Ряженцеву остается добавить немного.

…Редьковский покидает зал. Он идет торопливой и неверной походкой, пригнувшись, как беглец, и у выхода спотыкается, зацепившись за ковровую дорожку. Никто не смотрит ему вслед, только Борташевич оглянулся на мгновение…

Повестка исчерпана, Ряженцев закрывает заседание, предложив остаться Жихареву и еще нескольким товарищам из стройтреста. Остальные расходятся.

— Хорошо сказал, Степан! — говорит Чуркин, выходя с Борташевичем. Они приятели — в гражданскую вместе воевали, и уже второй раз им доводится работать вместе, в одном городе.

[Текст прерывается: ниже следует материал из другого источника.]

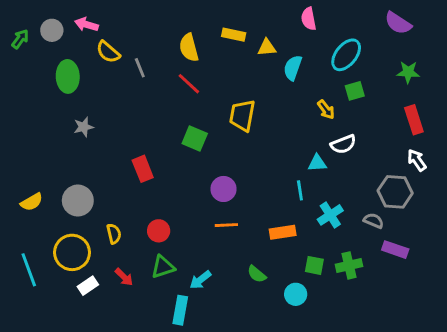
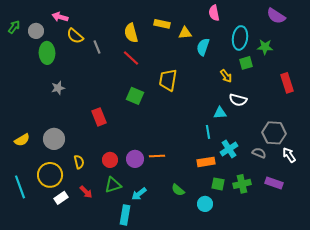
gray circle: (52, 30) -> (36, 31), moved
cyan ellipse: (346, 55) -> (240, 38), turned -30
green star: (408, 72) -> (265, 47), moved
white semicircle: (343, 144) -> (238, 100), turned 36
white arrow: (417, 160) -> (289, 155), moved
purple circle: (224, 189) -> (135, 159), moved
orange rectangle: (283, 232) -> (206, 162), moved
purple rectangle: (395, 250) -> (274, 183), moved

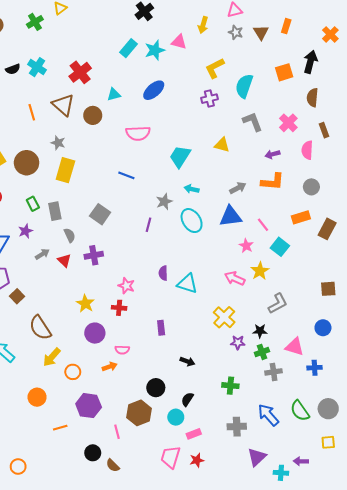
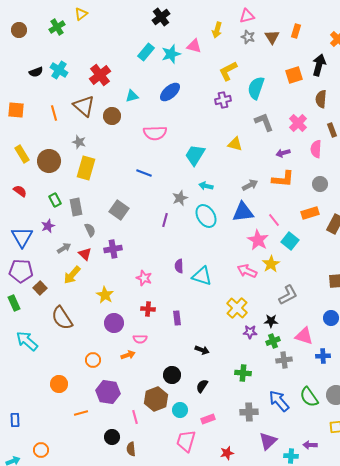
pink star: (246, 246) -> (258, 240), size x1.5
red cross: (119, 308) -> (148, 309), moved
yellow arrow: (52, 357) -> (72, 275), moved
cyan circle: (176, 417) -> (180, 410), moved
red star: (197, 460) -> (227, 453), moved
brown semicircle: (113, 465) -> (131, 449), turned 40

— Да-а! — говорит Бучко, присоединяясь к ним. — Бледный был вид у молодчика.

Чуркин поворачивает голову и меряет его скучным, печальным взглядом. Бучко стушевывается. Они спускаются по лестнице.

— Жихареву придется поработать, — говорит Чуркин Борташевичу. — Там все заново надо перепахивать.

— Ничего, — отвечает Борташевич с усталой улыбкой. — Ряженцев ему объяснит, как это делается.

Они выходят на улицу. У подъезда ждут машины. Дневная жара спала, солнце двинулось к западу. Перед зданием, где помещаются обком и горком, лежит большая спокойная площадь Коммуны, на одной ее стороне асфальт светлый, на другой черный и блестящий — только что его полили. Мимо здания, оглядываясь на выходящих оттуда людей, прошла продавщица цветов с корзиной свежих пионов. И невольно глаза этих людей, занятых совсем другими делами и мыслями, задержались на цветах…

Громадный в своем чесучовом костюме, выходит из подъезда Акиндинов. Он идет пешком — доктор велел ходить для моциона — и изредка вздыхает тяжкими, слоновьими вздохами. История Редьковского рассердила его чрезвычайно. До чего же глупо и низко: забор… базар… Ах, боже ты мой! На такую дрянь разменять свою жизнь! Одну-единственную…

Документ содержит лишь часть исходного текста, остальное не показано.